» **Your instructions**: An exact retyping of every record is required.

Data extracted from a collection
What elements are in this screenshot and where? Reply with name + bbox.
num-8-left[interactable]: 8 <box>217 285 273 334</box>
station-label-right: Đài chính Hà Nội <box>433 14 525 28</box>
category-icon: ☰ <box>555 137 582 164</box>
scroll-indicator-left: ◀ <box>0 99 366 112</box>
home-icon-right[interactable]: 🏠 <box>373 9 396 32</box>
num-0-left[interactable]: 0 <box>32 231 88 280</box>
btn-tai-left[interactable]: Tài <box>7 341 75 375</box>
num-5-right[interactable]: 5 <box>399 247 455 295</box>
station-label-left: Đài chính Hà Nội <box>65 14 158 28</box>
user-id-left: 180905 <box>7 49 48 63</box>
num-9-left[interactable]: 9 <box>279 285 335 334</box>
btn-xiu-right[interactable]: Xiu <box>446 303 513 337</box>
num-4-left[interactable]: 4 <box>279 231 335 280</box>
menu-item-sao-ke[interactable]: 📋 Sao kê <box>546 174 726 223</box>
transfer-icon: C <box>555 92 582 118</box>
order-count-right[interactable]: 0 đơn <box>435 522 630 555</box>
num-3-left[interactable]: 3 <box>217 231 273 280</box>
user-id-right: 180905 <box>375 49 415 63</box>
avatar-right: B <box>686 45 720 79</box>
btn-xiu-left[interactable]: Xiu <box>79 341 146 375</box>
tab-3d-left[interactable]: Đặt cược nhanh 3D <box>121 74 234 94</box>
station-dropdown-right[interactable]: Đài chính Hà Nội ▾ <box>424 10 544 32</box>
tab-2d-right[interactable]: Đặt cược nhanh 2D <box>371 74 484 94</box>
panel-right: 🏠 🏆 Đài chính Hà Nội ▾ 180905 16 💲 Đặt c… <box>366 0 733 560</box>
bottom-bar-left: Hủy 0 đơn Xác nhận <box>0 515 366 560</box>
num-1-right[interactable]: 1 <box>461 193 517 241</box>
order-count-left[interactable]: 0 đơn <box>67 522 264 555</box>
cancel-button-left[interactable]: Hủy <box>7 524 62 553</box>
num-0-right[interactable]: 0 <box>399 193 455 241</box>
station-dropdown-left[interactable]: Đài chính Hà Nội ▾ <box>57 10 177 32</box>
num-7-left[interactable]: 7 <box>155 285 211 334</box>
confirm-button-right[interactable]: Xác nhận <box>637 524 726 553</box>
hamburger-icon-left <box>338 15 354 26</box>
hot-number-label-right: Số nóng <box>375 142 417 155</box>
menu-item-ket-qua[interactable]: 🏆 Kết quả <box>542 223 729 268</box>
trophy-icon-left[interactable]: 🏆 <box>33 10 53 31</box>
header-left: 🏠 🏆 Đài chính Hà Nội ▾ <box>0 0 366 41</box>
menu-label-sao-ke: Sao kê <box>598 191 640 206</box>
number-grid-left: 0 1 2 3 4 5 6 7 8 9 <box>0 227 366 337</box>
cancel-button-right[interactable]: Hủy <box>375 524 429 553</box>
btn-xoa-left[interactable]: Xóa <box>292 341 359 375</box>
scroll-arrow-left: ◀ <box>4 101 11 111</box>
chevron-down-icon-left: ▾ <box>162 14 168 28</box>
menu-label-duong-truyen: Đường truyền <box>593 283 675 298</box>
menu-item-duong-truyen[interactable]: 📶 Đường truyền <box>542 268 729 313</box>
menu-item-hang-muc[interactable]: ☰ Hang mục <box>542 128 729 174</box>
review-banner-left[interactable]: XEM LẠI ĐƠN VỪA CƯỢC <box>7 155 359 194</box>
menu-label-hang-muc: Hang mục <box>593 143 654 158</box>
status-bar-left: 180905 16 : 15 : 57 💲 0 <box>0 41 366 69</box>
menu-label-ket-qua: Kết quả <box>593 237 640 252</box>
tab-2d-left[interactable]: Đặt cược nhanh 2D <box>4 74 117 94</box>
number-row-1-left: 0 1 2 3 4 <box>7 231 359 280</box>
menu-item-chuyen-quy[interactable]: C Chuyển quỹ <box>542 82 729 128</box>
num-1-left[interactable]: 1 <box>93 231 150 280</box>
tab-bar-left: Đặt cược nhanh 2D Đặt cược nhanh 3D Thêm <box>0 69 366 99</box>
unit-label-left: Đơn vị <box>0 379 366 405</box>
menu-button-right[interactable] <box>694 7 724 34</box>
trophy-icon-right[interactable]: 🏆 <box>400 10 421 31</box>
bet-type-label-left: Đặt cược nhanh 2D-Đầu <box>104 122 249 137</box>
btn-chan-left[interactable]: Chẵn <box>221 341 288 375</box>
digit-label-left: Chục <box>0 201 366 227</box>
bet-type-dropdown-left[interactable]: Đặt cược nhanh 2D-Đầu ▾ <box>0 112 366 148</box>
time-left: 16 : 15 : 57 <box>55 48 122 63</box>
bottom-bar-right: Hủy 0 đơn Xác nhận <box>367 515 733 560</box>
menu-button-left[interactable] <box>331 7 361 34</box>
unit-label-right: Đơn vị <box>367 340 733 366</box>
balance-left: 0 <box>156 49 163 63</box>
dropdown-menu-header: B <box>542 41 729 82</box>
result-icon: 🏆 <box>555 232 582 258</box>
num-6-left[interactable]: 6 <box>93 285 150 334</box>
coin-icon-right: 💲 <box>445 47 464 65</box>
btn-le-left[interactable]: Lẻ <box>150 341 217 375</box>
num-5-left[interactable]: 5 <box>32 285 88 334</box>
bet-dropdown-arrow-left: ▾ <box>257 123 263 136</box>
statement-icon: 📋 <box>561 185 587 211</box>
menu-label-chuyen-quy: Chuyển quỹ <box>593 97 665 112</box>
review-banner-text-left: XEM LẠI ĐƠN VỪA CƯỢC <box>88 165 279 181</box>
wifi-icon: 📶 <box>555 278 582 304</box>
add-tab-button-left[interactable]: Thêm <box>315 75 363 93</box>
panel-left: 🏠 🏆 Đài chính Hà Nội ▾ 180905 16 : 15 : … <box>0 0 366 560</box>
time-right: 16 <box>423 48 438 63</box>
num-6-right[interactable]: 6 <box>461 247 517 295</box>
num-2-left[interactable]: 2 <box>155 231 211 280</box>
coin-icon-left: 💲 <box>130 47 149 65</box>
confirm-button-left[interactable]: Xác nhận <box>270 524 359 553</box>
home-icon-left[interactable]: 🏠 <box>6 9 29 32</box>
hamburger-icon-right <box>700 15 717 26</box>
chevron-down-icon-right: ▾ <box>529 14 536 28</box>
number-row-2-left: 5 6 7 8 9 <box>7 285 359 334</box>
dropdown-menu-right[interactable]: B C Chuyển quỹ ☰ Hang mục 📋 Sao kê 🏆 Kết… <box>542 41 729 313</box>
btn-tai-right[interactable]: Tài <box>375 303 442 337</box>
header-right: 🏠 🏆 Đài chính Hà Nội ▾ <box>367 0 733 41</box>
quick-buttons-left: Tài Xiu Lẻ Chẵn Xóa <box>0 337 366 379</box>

» **Expected output**:
What elements are in this screenshot and where? Reply with name + bbox.
num-8-left[interactable]: 8 <box>217 285 273 334</box>
station-label-right: Đài chính Hà Nội <box>433 14 525 28</box>
category-icon: ☰ <box>555 137 582 164</box>
scroll-indicator-left: ◀ <box>0 99 366 112</box>
home-icon-right[interactable]: 🏠 <box>373 9 396 32</box>
num-0-left[interactable]: 0 <box>32 231 88 280</box>
btn-tai-left[interactable]: Tài <box>7 341 75 375</box>
num-5-right[interactable]: 5 <box>399 247 455 295</box>
station-label-left: Đài chính Hà Nội <box>65 14 158 28</box>
user-id-left: 180905 <box>7 49 48 63</box>
num-9-left[interactable]: 9 <box>279 285 335 334</box>
btn-xiu-right[interactable]: Xiu <box>446 303 513 337</box>
num-4-left[interactable]: 4 <box>279 231 335 280</box>
menu-item-sao-ke[interactable]: 📋 Sao kê <box>546 174 726 223</box>
transfer-icon: C <box>555 92 582 118</box>
order-count-right[interactable]: 0 đơn <box>435 522 630 555</box>
num-3-left[interactable]: 3 <box>217 231 273 280</box>
user-id-right: 180905 <box>375 49 415 63</box>
avatar-right: B <box>686 45 720 79</box>
btn-xiu-left[interactable]: Xiu <box>79 341 146 375</box>
tab-3d-left[interactable]: Đặt cược nhanh 3D <box>121 74 234 94</box>
station-dropdown-right[interactable]: Đài chính Hà Nội ▾ <box>424 10 544 32</box>
tab-2d-right[interactable]: Đặt cược nhanh 2D <box>371 74 484 94</box>
panel-right: 🏠 🏆 Đài chính Hà Nội ▾ 180905 16 💲 Đặt c… <box>366 0 733 560</box>
bottom-bar-left: Hủy 0 đơn Xác nhận <box>0 515 366 560</box>
num-1-right[interactable]: 1 <box>461 193 517 241</box>
order-count-left[interactable]: 0 đơn <box>67 522 264 555</box>
cancel-button-left[interactable]: Hủy <box>7 524 62 553</box>
num-0-right[interactable]: 0 <box>399 193 455 241</box>
station-dropdown-left[interactable]: Đài chính Hà Nội ▾ <box>57 10 177 32</box>
num-7-left[interactable]: 7 <box>155 285 211 334</box>
confirm-button-right[interactable]: Xác nhận <box>637 524 726 553</box>
hamburger-icon-left <box>338 15 354 26</box>
hot-number-label-right: Số nóng <box>375 142 417 155</box>
menu-item-ket-qua[interactable]: 🏆 Kết quả <box>542 223 729 268</box>
trophy-icon-left[interactable]: 🏆 <box>33 10 53 31</box>
header-left: 🏠 🏆 Đài chính Hà Nội ▾ <box>0 0 366 41</box>
menu-label-sao-ke: Sao kê <box>598 191 640 206</box>
number-grid-left: 0 1 2 3 4 5 6 7 8 9 <box>0 227 366 337</box>
cancel-button-right[interactable]: Hủy <box>375 524 429 553</box>
btn-xoa-left[interactable]: Xóa <box>292 341 359 375</box>
scroll-arrow-left: ◀ <box>4 101 11 111</box>
chevron-down-icon-left: ▾ <box>162 14 168 28</box>
menu-label-duong-truyen: Đường truyền <box>593 283 675 298</box>
menu-item-duong-truyen[interactable]: 📶 Đường truyền <box>542 268 729 313</box>
menu-item-hang-muc[interactable]: ☰ Hang mục <box>542 128 729 174</box>
review-banner-left[interactable]: XEM LẠI ĐƠN VỪA CƯỢC <box>7 155 359 194</box>
menu-label-hang-muc: Hang mục <box>593 143 654 158</box>
status-bar-left: 180905 16 : 15 : 57 💲 0 <box>0 41 366 69</box>
menu-label-ket-qua: Kết quả <box>593 237 640 252</box>
tab-2d-left[interactable]: Đặt cược nhanh 2D <box>4 74 117 94</box>
number-row-1-left: 0 1 2 3 4 <box>7 231 359 280</box>
menu-item-chuyen-quy[interactable]: C Chuyển quỹ <box>542 82 729 128</box>
num-1-left[interactable]: 1 <box>93 231 150 280</box>
tab-bar-left: Đặt cược nhanh 2D Đặt cược nhanh 3D Thêm <box>0 69 366 99</box>
unit-label-left: Đơn vị <box>0 379 366 405</box>
menu-button-right[interactable] <box>694 7 724 34</box>
trophy-icon-right[interactable]: 🏆 <box>400 10 421 31</box>
bet-type-label-left: Đặt cược nhanh 2D-Đầu <box>104 122 249 137</box>
btn-chan-left[interactable]: Chẵn <box>221 341 288 375</box>
digit-label-left: Chục <box>0 201 366 227</box>
bet-type-dropdown-left[interactable]: Đặt cược nhanh 2D-Đầu ▾ <box>0 112 366 148</box>
time-left: 16 : 15 : 57 <box>55 48 122 63</box>
bottom-bar-right: Hủy 0 đơn Xác nhận <box>367 515 733 560</box>
menu-button-left[interactable] <box>331 7 361 34</box>
unit-label-right: Đơn vị <box>367 340 733 366</box>
balance-left: 0 <box>156 49 163 63</box>
dropdown-menu-header: B <box>542 41 729 82</box>
result-icon: 🏆 <box>555 232 582 258</box>
num-6-left[interactable]: 6 <box>93 285 150 334</box>
coin-icon-right: 💲 <box>445 47 464 65</box>
btn-le-left[interactable]: Lẻ <box>150 341 217 375</box>
num-5-left[interactable]: 5 <box>32 285 88 334</box>
bet-dropdown-arrow-left: ▾ <box>257 123 263 136</box>
statement-icon: 📋 <box>561 185 587 211</box>
menu-label-chuyen-quy: Chuyển quỹ <box>593 97 665 112</box>
review-banner-text-left: XEM LẠI ĐƠN VỪA CƯỢC <box>88 165 279 181</box>
wifi-icon: 📶 <box>555 278 582 304</box>
add-tab-button-left[interactable]: Thêm <box>315 75 363 93</box>
panel-left: 🏠 🏆 Đài chính Hà Nội ▾ 180905 16 : 15 : … <box>0 0 366 560</box>
time-right: 16 <box>423 48 438 63</box>
num-6-right[interactable]: 6 <box>461 247 517 295</box>
num-2-left[interactable]: 2 <box>155 231 211 280</box>
coin-icon-left: 💲 <box>130 47 149 65</box>
confirm-button-left[interactable]: Xác nhận <box>270 524 359 553</box>
home-icon-left[interactable]: 🏠 <box>6 9 29 32</box>
hamburger-icon-right <box>700 15 717 26</box>
chevron-down-icon-right: ▾ <box>529 14 536 28</box>
number-row-2-left: 5 6 7 8 9 <box>7 285 359 334</box>
dropdown-menu-right[interactable]: B C Chuyển quỹ ☰ Hang mục 📋 Sao kê 🏆 Kết… <box>542 41 729 313</box>
btn-tai-right[interactable]: Tài <box>375 303 442 337</box>
header-right: 🏠 🏆 Đài chính Hà Nội ▾ <box>367 0 733 41</box>
quick-buttons-left: Tài Xiu Lẻ Chẵn Xóa <box>0 337 366 379</box>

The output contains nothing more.